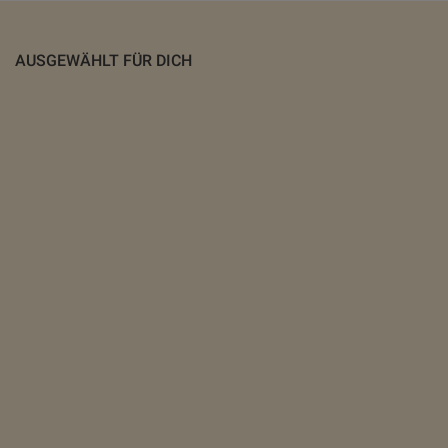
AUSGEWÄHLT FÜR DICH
--
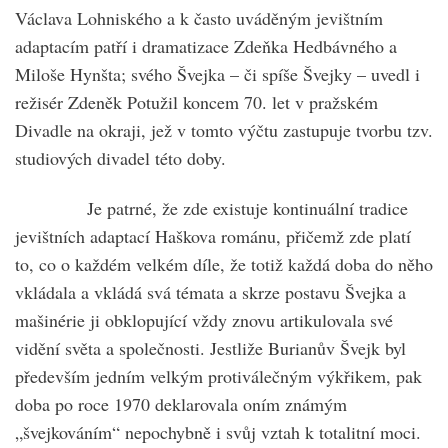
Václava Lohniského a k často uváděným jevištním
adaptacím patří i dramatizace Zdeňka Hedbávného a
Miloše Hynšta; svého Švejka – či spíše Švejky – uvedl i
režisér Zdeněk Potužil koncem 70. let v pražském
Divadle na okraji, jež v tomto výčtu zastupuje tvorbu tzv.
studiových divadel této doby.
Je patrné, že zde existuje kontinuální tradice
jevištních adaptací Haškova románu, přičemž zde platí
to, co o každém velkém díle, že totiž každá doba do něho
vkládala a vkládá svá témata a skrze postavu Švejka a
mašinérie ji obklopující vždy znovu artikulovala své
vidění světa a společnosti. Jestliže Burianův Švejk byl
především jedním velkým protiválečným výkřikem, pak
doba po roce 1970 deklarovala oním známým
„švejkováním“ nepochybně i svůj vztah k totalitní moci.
...
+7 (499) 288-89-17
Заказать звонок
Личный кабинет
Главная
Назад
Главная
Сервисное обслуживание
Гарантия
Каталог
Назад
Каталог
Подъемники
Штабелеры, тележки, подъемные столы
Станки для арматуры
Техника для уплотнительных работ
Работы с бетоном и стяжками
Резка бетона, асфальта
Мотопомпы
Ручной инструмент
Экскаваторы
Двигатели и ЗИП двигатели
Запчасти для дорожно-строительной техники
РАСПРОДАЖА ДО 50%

*Your instructions:*
Above are some records; copy each line there that contains "Švejka".

*Answer for this exercise:*
Miloše Hynšta; svého Švejka – či spíše Švejky – uvedl i
vkládala a vkládá svá témata a skrze postavu Švejka a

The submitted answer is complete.